● DATA TO USE
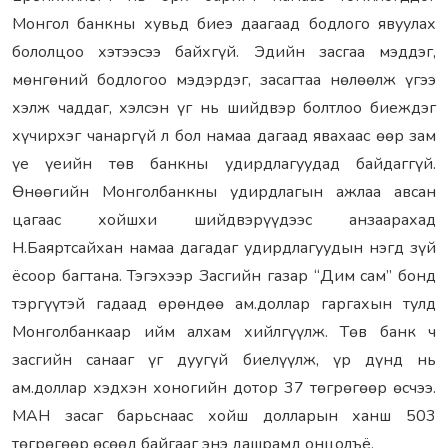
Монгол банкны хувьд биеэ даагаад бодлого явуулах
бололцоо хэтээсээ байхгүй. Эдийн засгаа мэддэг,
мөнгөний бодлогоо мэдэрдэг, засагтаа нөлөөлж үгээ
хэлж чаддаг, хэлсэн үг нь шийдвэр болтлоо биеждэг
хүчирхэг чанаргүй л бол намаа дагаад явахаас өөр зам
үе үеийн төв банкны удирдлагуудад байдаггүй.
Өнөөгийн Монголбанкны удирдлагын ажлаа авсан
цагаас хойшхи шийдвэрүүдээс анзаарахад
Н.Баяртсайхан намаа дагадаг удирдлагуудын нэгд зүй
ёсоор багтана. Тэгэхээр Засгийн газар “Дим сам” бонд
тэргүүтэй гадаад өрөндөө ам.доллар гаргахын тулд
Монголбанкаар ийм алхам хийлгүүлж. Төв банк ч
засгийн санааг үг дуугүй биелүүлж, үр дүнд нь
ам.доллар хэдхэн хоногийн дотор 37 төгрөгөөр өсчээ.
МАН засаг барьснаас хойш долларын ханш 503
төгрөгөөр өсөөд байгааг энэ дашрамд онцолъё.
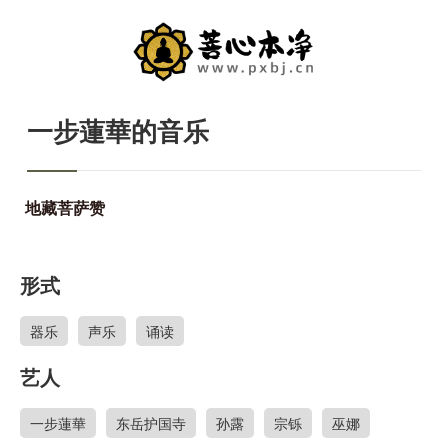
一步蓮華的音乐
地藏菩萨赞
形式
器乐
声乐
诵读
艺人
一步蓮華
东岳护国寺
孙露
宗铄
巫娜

---

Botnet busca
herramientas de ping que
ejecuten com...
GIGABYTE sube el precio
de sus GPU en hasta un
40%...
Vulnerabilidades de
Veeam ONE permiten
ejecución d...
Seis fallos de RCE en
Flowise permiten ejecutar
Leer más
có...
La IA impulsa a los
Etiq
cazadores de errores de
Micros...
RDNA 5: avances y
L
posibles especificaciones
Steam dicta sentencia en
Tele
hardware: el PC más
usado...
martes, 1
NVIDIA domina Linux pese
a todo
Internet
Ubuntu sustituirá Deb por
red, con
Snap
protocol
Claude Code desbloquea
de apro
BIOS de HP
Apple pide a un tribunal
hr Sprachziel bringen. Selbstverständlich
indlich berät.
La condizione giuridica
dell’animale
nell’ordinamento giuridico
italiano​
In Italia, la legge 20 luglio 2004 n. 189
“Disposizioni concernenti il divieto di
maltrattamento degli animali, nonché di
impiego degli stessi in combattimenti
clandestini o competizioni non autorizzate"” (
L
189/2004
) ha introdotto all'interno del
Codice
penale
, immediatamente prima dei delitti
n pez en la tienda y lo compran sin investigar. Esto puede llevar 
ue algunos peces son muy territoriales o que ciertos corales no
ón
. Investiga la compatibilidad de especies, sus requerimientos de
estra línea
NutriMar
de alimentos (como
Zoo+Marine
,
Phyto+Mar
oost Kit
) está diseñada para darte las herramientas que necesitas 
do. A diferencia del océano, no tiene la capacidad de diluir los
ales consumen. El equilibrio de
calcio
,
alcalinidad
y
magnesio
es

● WHAT IS EXPECTED
Considering each line of the records on its own, count those that contain "herramientas" and give only that number.

● TASK SOLUTION
2